**Given records:**
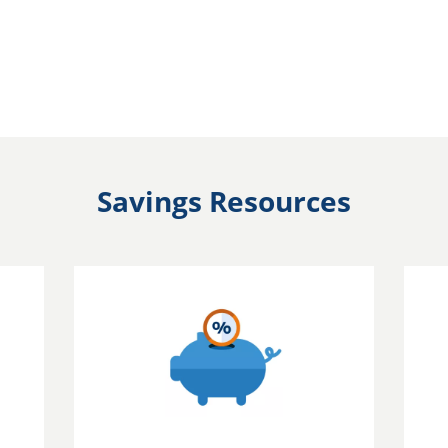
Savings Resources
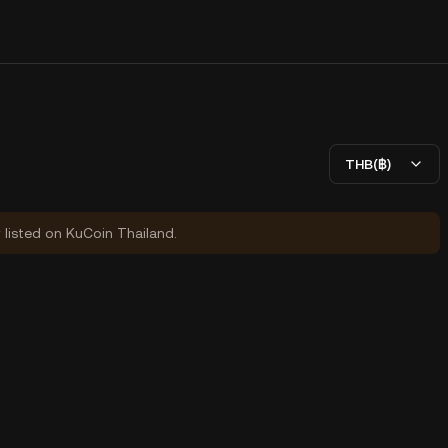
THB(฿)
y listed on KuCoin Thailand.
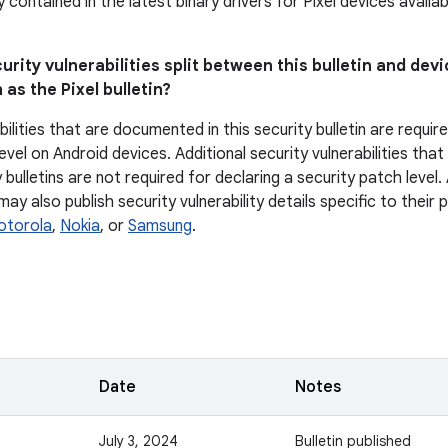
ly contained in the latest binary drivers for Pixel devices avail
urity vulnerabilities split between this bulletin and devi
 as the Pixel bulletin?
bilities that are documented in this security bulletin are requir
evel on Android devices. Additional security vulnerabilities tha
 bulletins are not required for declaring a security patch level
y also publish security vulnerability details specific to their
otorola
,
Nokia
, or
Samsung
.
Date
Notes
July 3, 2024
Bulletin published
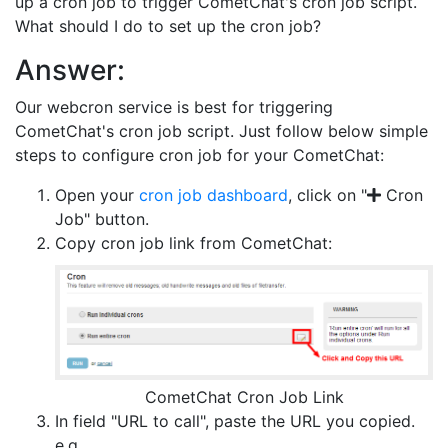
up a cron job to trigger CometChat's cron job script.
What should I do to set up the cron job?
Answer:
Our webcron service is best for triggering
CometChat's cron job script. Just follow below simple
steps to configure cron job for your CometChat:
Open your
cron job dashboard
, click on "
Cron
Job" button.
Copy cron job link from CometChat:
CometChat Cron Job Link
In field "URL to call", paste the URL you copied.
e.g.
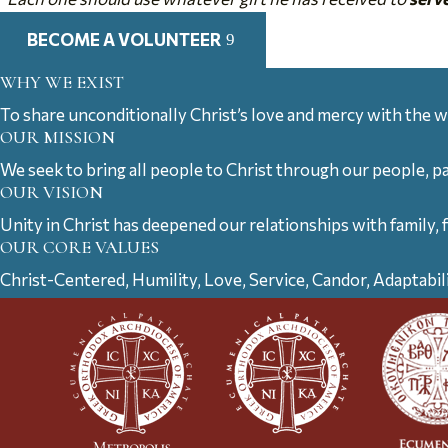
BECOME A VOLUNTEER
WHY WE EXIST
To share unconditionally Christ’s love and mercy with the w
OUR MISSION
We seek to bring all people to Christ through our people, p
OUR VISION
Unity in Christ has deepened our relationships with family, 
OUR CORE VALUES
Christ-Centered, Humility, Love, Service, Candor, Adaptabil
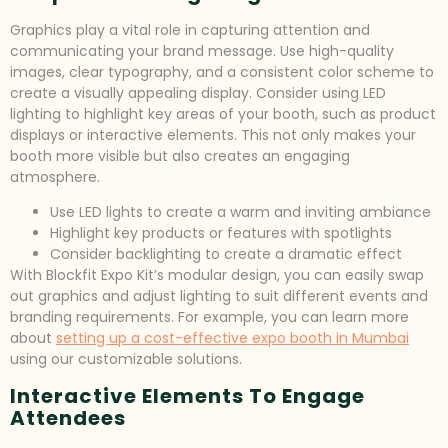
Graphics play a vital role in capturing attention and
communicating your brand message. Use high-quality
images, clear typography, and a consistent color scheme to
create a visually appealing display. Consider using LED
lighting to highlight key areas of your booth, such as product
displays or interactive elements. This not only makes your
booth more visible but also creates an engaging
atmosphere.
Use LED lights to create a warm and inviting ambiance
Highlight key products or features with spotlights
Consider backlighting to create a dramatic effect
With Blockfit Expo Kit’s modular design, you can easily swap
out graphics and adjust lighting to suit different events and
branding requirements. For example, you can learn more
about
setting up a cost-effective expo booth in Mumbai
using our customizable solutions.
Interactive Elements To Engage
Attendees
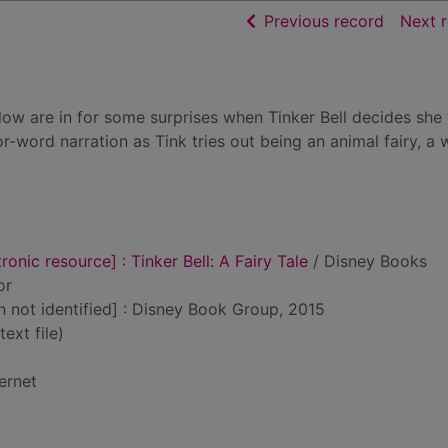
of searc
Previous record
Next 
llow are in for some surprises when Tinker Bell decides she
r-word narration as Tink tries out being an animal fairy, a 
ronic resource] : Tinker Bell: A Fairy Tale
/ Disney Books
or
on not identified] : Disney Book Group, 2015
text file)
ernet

**Directions:** Begin at the first line of the entries and end at the line containing "communicating your brand": write out each line exactly, skipping pictures.

**Solved exercise:**
Savings Resources
THB(฿)
y listed on KuCoin Thailand.
ly contained in the latest binary drivers for Pixel devices avail
urity vulnerabilities split between this bulletin and devi
 as the Pixel bulletin?
bilities that are documented in this security bulletin are requir
evel on Android devices. Additional security vulnerabilities tha
 bulletins are not required for declaring a security patch level
y also publish security vulnerability details specific to their
otorola
,
Nokia
, or
Samsung
.
Date
Notes
July 3, 2024
Bulletin published
up a cron job to trigger CometChat's cron job script.
What should I do to set up the cron job?
Answer:
Our webcron service is best for triggering
CometChat's cron job script. Just follow below simple
steps to configure cron job for your CometChat:
Open your
cron job dashboard
, click on "
Cron
Job" button.
Copy cron job link from CometChat:
CometChat Cron Job Link
In field "URL to call", paste the URL you copied.
e.g.
BECOME A VOLUNTEER
WHY WE EXIST
To share unconditionally Christ’s love and mercy with the w
OUR MISSION
We seek to bring all people to Christ through our people, p
OUR VISION
Unity in Christ has deepened our relationships with family, 
OUR CORE VALUES
Christ-Centered, Humility, Love, Service, Candor, Adaptabil
Graphics play a vital role in capturing attention and
communicating your brand message. Use high-quality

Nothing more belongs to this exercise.